(Rendered page images)
- Opening Delimiter -

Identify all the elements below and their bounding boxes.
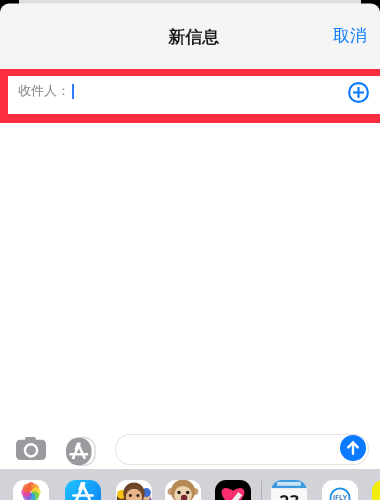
button[interactable]: App 3 <box>116 480 152 500</box>
staticText: 新信息 <box>168 27 219 48</box>
staticText: 23 <box>279 489 300 500</box>
button[interactable]: App 6 <box>271 480 307 500</box>
button[interactable]: App 1 <box>13 480 49 500</box>
button[interactable]: App 8 <box>372 480 380 500</box>
button[interactable]: Camera <box>16 437 46 460</box>
button[interactable]: App 7 <box>322 480 358 500</box>
button[interactable]: App Store <box>66 437 95 466</box>
button[interactable]: Add recipient <box>345 79 372 106</box>
button[interactable]: App 5 <box>215 480 251 500</box>
button[interactable]: App 4 <box>165 480 201 500</box>
button[interactable]: App 2 <box>65 480 101 500</box>
button[interactable] <box>115 434 369 465</box>
staticText: 取消 <box>333 25 367 46</box>
staticText: iFLY <box>333 493 348 500</box>
button[interactable] <box>8 76 380 114</box>
button[interactable]: 取消 <box>326 18 374 52</box>
staticText: 收件人： <box>18 82 70 98</box>
button[interactable]: Send <box>340 435 366 461</box>
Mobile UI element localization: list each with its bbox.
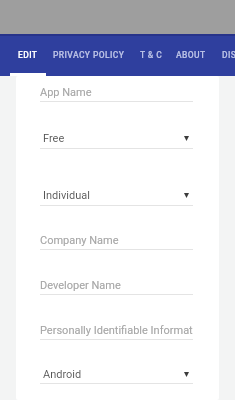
button[interactable]: DISCLAIMER [211, 34, 235, 76]
staticText: Free [43, 132, 65, 145]
staticText: DISCLAIMER [222, 50, 235, 60]
button[interactable]: EDIT [10, 34, 46, 76]
button[interactable]: Company Name [40, 206, 193, 250]
button[interactable]: PRIVACY POLICY [46, 34, 132, 76]
staticText: PRIVACY POLICY [53, 50, 125, 60]
button[interactable]: App Name [40, 76, 193, 102]
staticText: Android [43, 368, 82, 381]
staticText: Developer Name [40, 279, 121, 292]
staticText: Company Name [40, 234, 119, 247]
button[interactable]: T & C [132, 34, 170, 76]
staticText: EDIT [18, 50, 38, 60]
button[interactable]: Developer Name [40, 250, 193, 295]
staticText: Personally Identifiable Information [40, 324, 193, 337]
button[interactable]: ABOUT [170, 34, 211, 76]
button[interactable]: Personally Identifiable Information [40, 295, 193, 340]
button[interactable]: Free [40, 102, 193, 149]
button[interactable]: Individual [40, 149, 193, 206]
staticText: ABOUT [176, 50, 206, 60]
staticText: App Name [40, 86, 92, 99]
button[interactable]: Android [40, 340, 193, 384]
staticText: T & C [140, 50, 163, 60]
staticText: Individual [43, 189, 90, 202]
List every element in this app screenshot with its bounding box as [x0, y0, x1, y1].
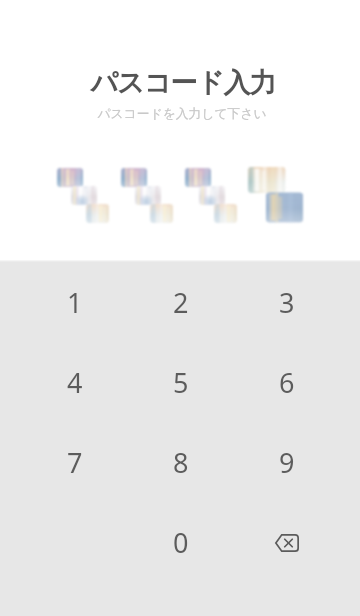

- Closing Delimiter -

» **TASK STATEMENT**:
Write out all of the data above exactly, pictures excluded.

» **COMPLETED EXERCISE**:
Identify all the elements below and their bounding boxes.
button[interactable]: App 3 <box>116 480 152 500</box>
staticText: 新信息 <box>168 27 219 48</box>
staticText: 23 <box>279 489 300 500</box>
button[interactable]: App 6 <box>271 480 307 500</box>
button[interactable]: App 1 <box>13 480 49 500</box>
button[interactable]: App 8 <box>372 480 380 500</box>
button[interactable]: Camera <box>16 437 46 460</box>
button[interactable]: App 7 <box>322 480 358 500</box>
button[interactable]: App Store <box>66 437 95 466</box>
button[interactable]: Add recipient <box>345 79 372 106</box>
button[interactable]: App 5 <box>215 480 251 500</box>
button[interactable]: App 4 <box>165 480 201 500</box>
button[interactable]: App 2 <box>65 480 101 500</box>
button[interactable] <box>115 434 369 465</box>
staticText: 取消 <box>333 25 367 46</box>
staticText: iFLY <box>333 493 348 500</box>
button[interactable] <box>8 76 380 114</box>
button[interactable]: 取消 <box>326 18 374 52</box>
staticText: 收件人： <box>18 82 70 98</box>
button[interactable]: Send <box>340 435 366 461</box>
Mobile UI element localization: list each with its bbox.
button[interactable]: DISCLAIMER [211, 34, 235, 76]
staticText: Free [43, 132, 65, 145]
staticText: DISCLAIMER [222, 50, 235, 60]
button[interactable]: EDIT [10, 34, 46, 76]
button[interactable]: Company Name [40, 206, 193, 250]
button[interactable]: PRIVACY POLICY [46, 34, 132, 76]
staticText: PRIVACY POLICY [53, 50, 125, 60]
button[interactable]: App Name [40, 76, 193, 102]
staticText: Android [43, 368, 82, 381]
staticText: Developer Name [40, 279, 121, 292]
staticText: Company Name [40, 234, 119, 247]
button[interactable]: T & C [132, 34, 170, 76]
staticText: EDIT [18, 50, 38, 60]
button[interactable]: Developer Name [40, 250, 193, 295]
staticText: Personally Identifiable Information [40, 324, 193, 337]
button[interactable]: ABOUT [170, 34, 211, 76]
button[interactable]: Personally Identifiable Information [40, 295, 193, 340]
button[interactable]: Free [40, 102, 193, 149]
button[interactable]: Individual [40, 149, 193, 206]
staticText: ABOUT [176, 50, 206, 60]
staticText: App Name [40, 86, 92, 99]
button[interactable]: Android [40, 340, 193, 384]
staticText: T & C [140, 50, 163, 60]
staticText: Individual [43, 189, 90, 202]
List every element in this app screenshot with its bounding box as [x0, y0, x1, y1].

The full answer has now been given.